The Reserve Bank of India's Monetary Policy Committee (MPC) has maintained status quo by leaving repo rate unchanged at 5.15 per cent at its sixth bi-monthly policy review meeting in February. The primary reason for the central bank's stance to hold policy rates is to rein in inflation that has crept up after 135 bps rate cut in 2019.
Retail inflation, measured by year-on-year changes in the CPI, surged from 4.6 per cent in October to 5.5 per cent in November and further to 7.4 per cent in December 2019, the highest reading since July 2014.
CPI food inflation increased from 6.9 per cent in October to 12.2 per cent in December.
"The path of inflation is, however, elevated and on a rising trajectory through Q4:2019-20. The outlook for inflation is highly uncertain at this juncture," the policy statement said.

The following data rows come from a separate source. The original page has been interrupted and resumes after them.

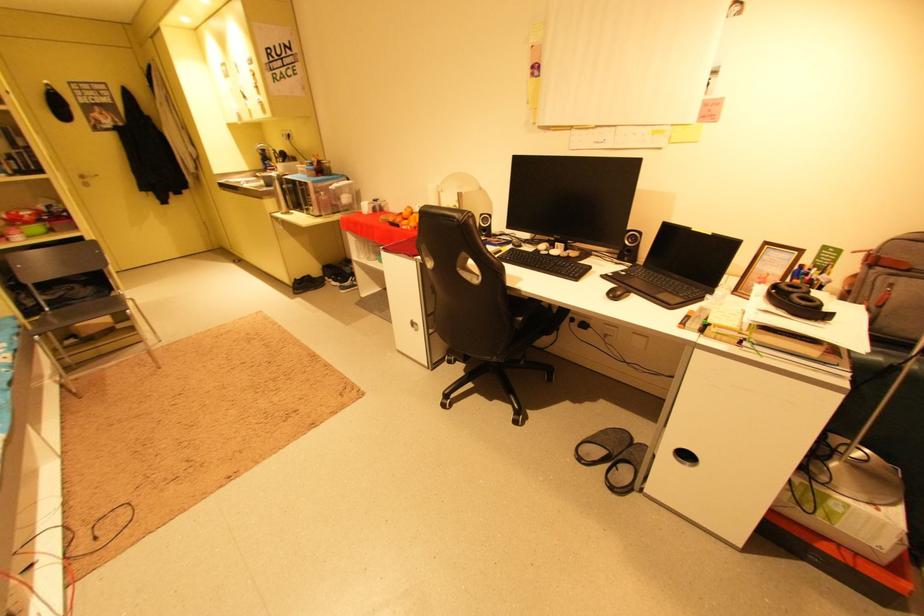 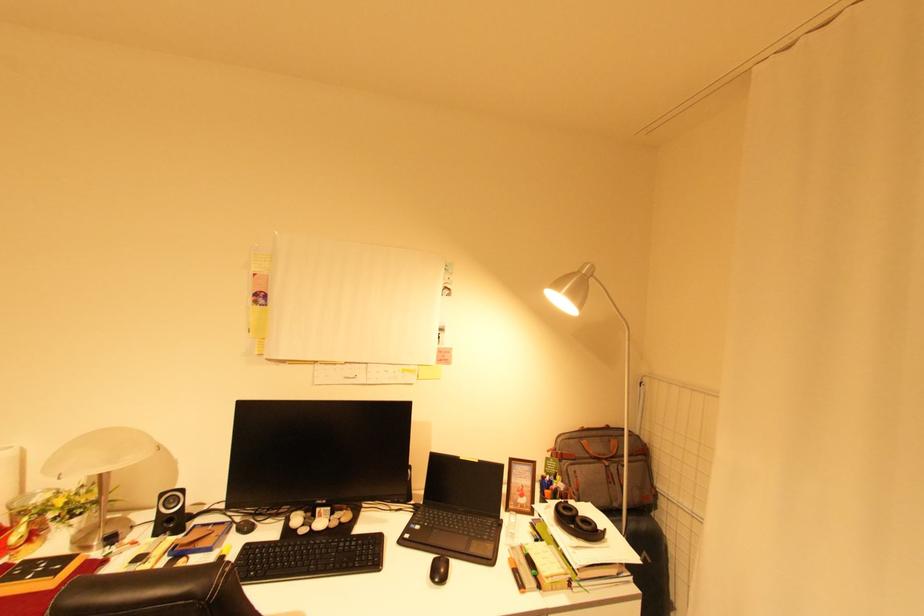 The point at (804, 297) is marked in the first image. Where is the corresponding point in the second image?

(585, 521) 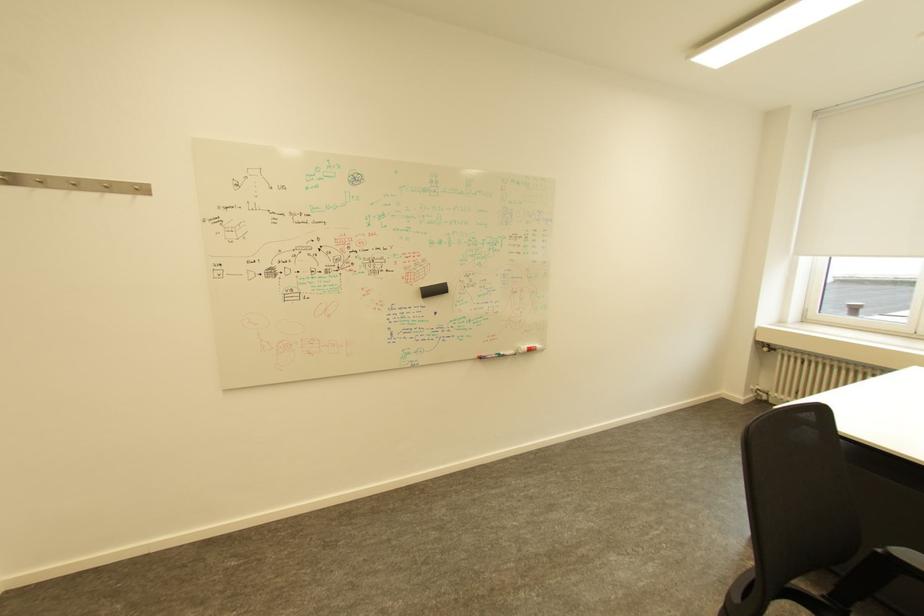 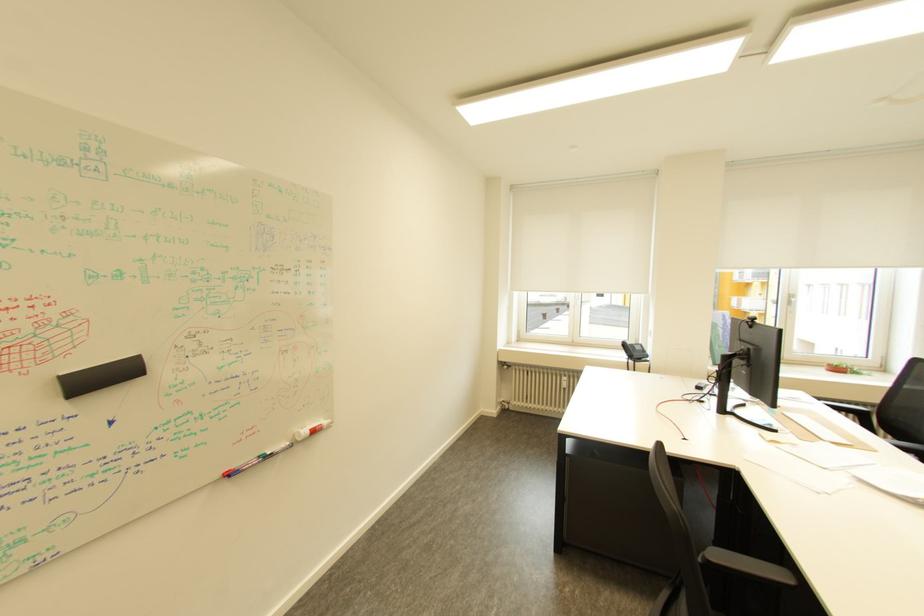 Question: The first image is from the beginning of the video and the second image is from the end. How did the camera likely rotate when shooting the video?

Choices:
 (A) Left
 (B) Right
 (C) Up
 (D) Down

Answer: (B) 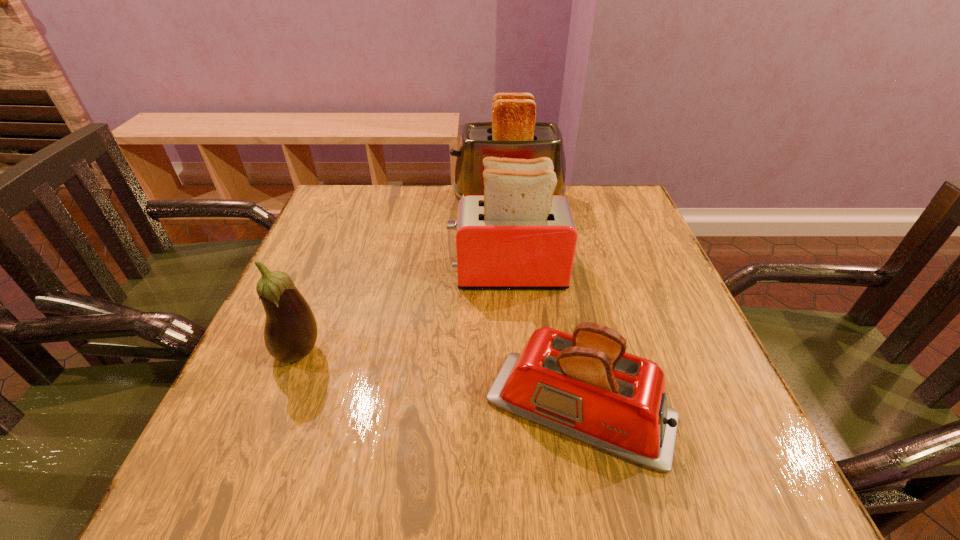 The height and width of the screenshot is (540, 960). In order to click on the farthest object in this screenshot , I will do `click(513, 133)`.

I want to click on the third nearest object, so click(518, 235).

You are a GUI agent. You are given a task and a screenshot of the screen. Output one action in this format:
    pyautogui.click(x=<x>, y=<y>)
    Task: Click on the second shortest object
    
    Given the screenshot: What is the action you would take?
    pyautogui.click(x=290, y=333)

In order to click on eggplant in this screenshot , I will do `click(290, 333)`.

The height and width of the screenshot is (540, 960). What are the coordinates of `the nearest toaster` in the screenshot? It's located at 586,386.

What are the coordinates of `the shortest toaster` in the screenshot? It's located at (586, 386).

At what (x,y) coordinates should I click in order to perform the action: click on vacant space located on the side of the farthest object with the control lever. Please return your answer as a coordinate pair (x, y). Looking at the image, I should click on (371, 201).

Where is `vacant space situated 0.050m on the side of the farthest object with the control lever`? Image resolution: width=960 pixels, height=540 pixels. vacant space situated 0.050m on the side of the farthest object with the control lever is located at coordinates [x=434, y=201].

Image resolution: width=960 pixels, height=540 pixels. I want to click on free space located on the side of the farthest object with the control lever, so click(374, 201).

Locate an element on the screen. The height and width of the screenshot is (540, 960). blank space located 0.210m on the front-facing side of the second farthest object is located at coordinates (358, 272). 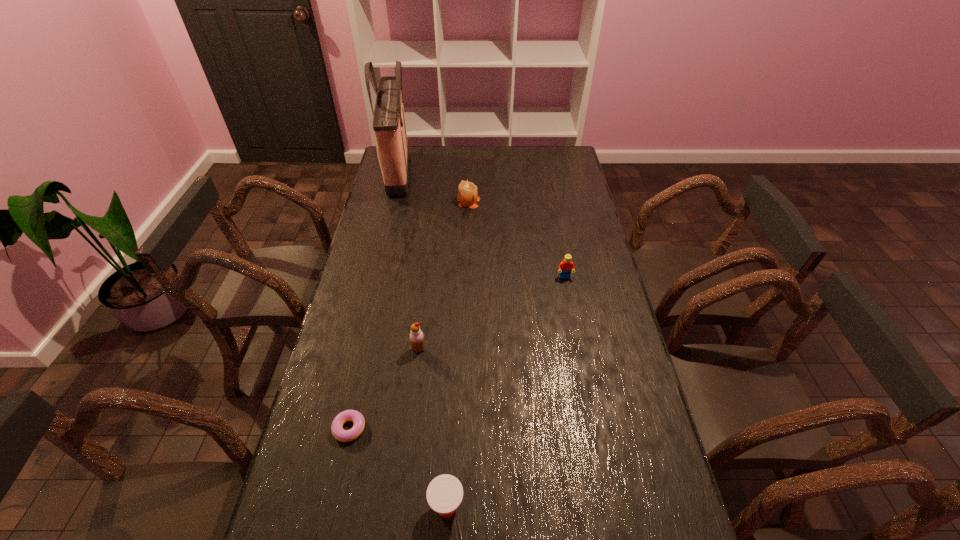 The height and width of the screenshot is (540, 960). Find the location of `blank region between the candle and the tallest object`. blank region between the candle and the tallest object is located at coordinates (433, 187).

The height and width of the screenshot is (540, 960). In order to click on free area in between the candle and the nearest object in this screenshot , I will do `click(458, 354)`.

Locate an element on the screen. vacant point located between the doughnut and the candle is located at coordinates (409, 315).

Locate an element on the screen. This screenshot has height=540, width=960. free space between the fifth farthest object and the candle is located at coordinates (409, 315).

The height and width of the screenshot is (540, 960). Identify the location of the fourth closest object to the Dixie cup. (467, 196).

Where is `object that stands as the third closest to the candle`? The height and width of the screenshot is (540, 960). object that stands as the third closest to the candle is located at coordinates (416, 335).

Where is `vacant point that satisfies the following two spatial constraints: 1. on the back side of the candle; 2. on the right side of the doughnut`? vacant point that satisfies the following two spatial constraints: 1. on the back side of the candle; 2. on the right side of the doughnut is located at coordinates (399, 201). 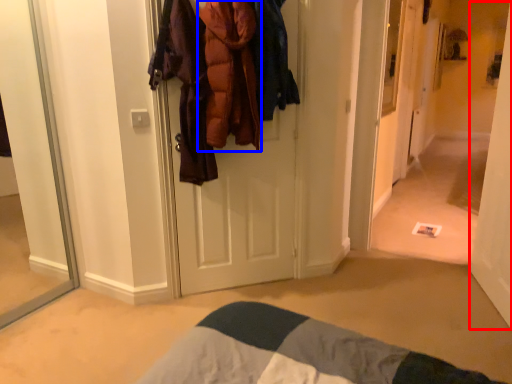 Question: Among these objects, which one is nearest to the camera, door (highlighted by a red box) or clothing (highlighted by a blue box)?

Choices:
 (A) door
 (B) clothing

Answer: (A)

Keeping inflation in check
"Economic activity remains subdued and the few indicators that have moved up recently are yet to gain traction in a more broad-based manner. Given the evolving growth-inflation dynamics, the MPC felt it appropriate to maintain the status quo," it added.
The policy decision is in line with market expectations. Experts believe, the RBI will continue with its current stance in the near-term.
"(The RBI's rate decision is) inline with expectations. It is likely to maintain a status quo in the near term. With an inflation forecast of 3.2 per cent factored in for Q3 FY21, in conjunction with our forecast, we expect RBI rate action in October 2020 monetary policy. (We) expect 25 bps rate cut then," said Shubhada Rao, chief economist, Yes Bank.
RBI Governor Shaktikanta Das has said the current stance shouldn't be considered as a pointer for future action.
"While the decision is as per expectations, it is important not to discount RBI," he added.